Fin 2003, on apprend la liquidation en Lorraine des usines Daewoo. Le groupe coréen, ayant bénéficié de larges subventions publiques, déménage ses machines en Pologne ou Turquie, où la main d'oeuvre est moins chère. Pourtant, quel bruit on avait fait autour de ces usines modernes, fabricant des biens d'équipement ménagers (télévisions, fours à micro-ondes) pour compenser la fin des aciéries dans cette symbolique vallée de la Fensch.

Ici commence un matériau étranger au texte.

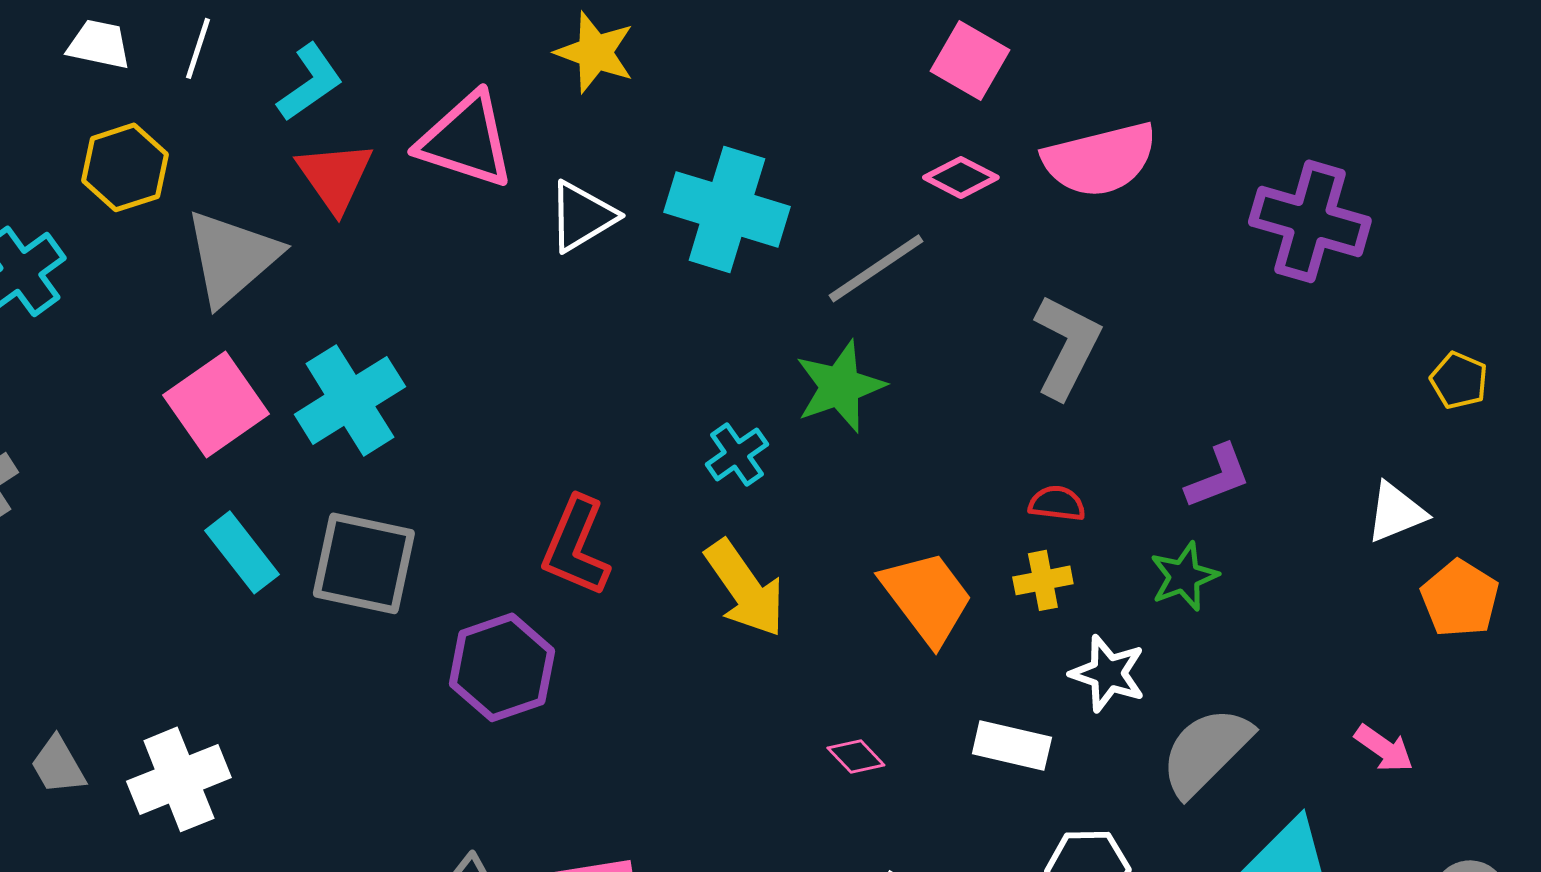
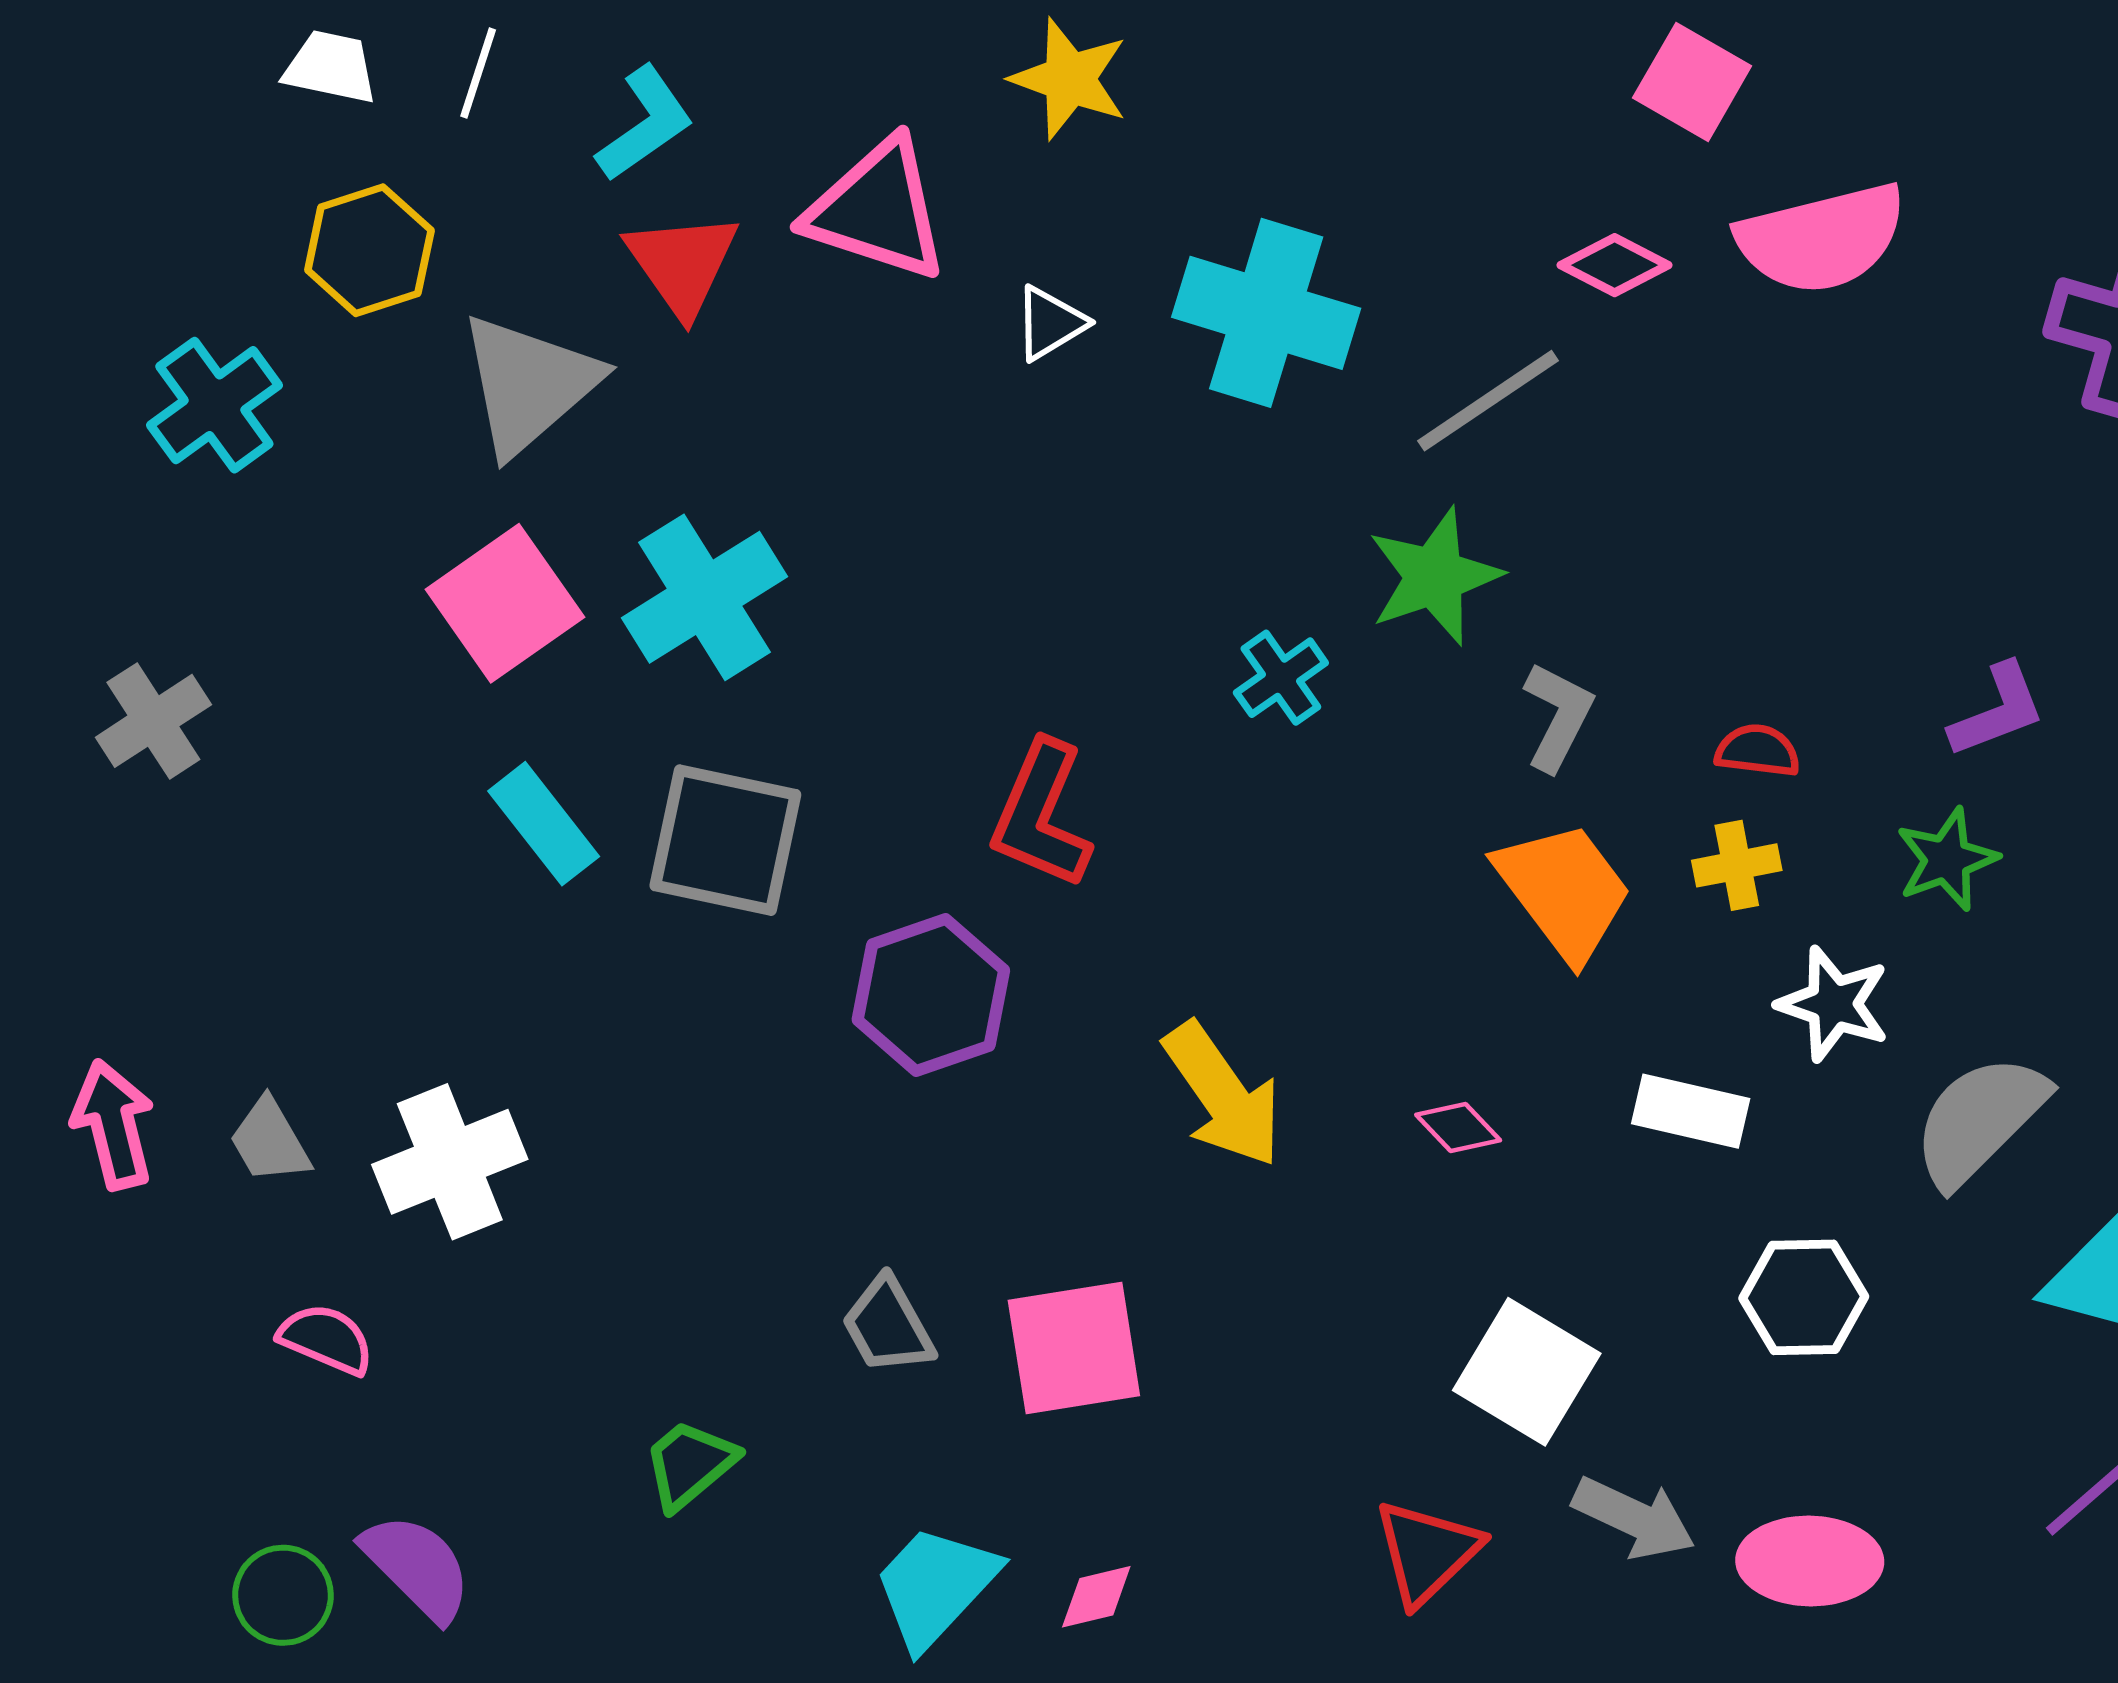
pink square: (970, 60) -> (1692, 82), moved
white triangle: (582, 216) -> (1050, 323), size x0.7
gray L-shape: (1067, 346) -> (1558, 716), moved, size x0.7
yellow arrow: (745, 588) -> (1223, 1095), moved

Reportages, interviews, manifestations, déclarations et actions, Daewoo devient le symbole des luttes en Lorraine, dans un contexte où les dérapages violents marquent l'actualité. Qui met le feu à l'usine de Longwy ?


Charles Tordjman, metteur en scène, directeur du Centre national de Nancy, décide d'ouvrir sa scène à ces paroles qui disent le temps vide, le sommeil absent, la révolte ou la solidarité. Mais quand nous entrons au culot dans l'usine de Fameck, en plein déménagement: plus rien. Archives envolées, et l'agence chargée du reclassement partie avec la caisse, porte close et faillite bidon.


Alors nous décidons d'enquêter quand même. Pour moi, un journal de bord, à mesure des incursions à Fameck, des rencontres. Mais aussi une enquête virtuelle, dans cette période où l'Internet est balbutiant, pour retrouver rapports et témoignages.


Et, comme il s'agit de rassembler en brèves scènes ces quatre voix de femmes que nous souhaitons comme l'architecture d'un quatuor musical, la construction d'entretiens fictifs, de scènes imaginées : ce qu'on appelle "roman".


Sauf que bien souvent, en particulier pour ce personnage qui se suicide, auquel vous donnez le nom d'une des "Filles du feu" de Nerval, découvrir que la réalité avait déjà anticipé cela au plus près.


Daewoo, théâtre, recevra un Molière, et Daewoo, roman (publication originale Fayard 2004), le prix Wepler.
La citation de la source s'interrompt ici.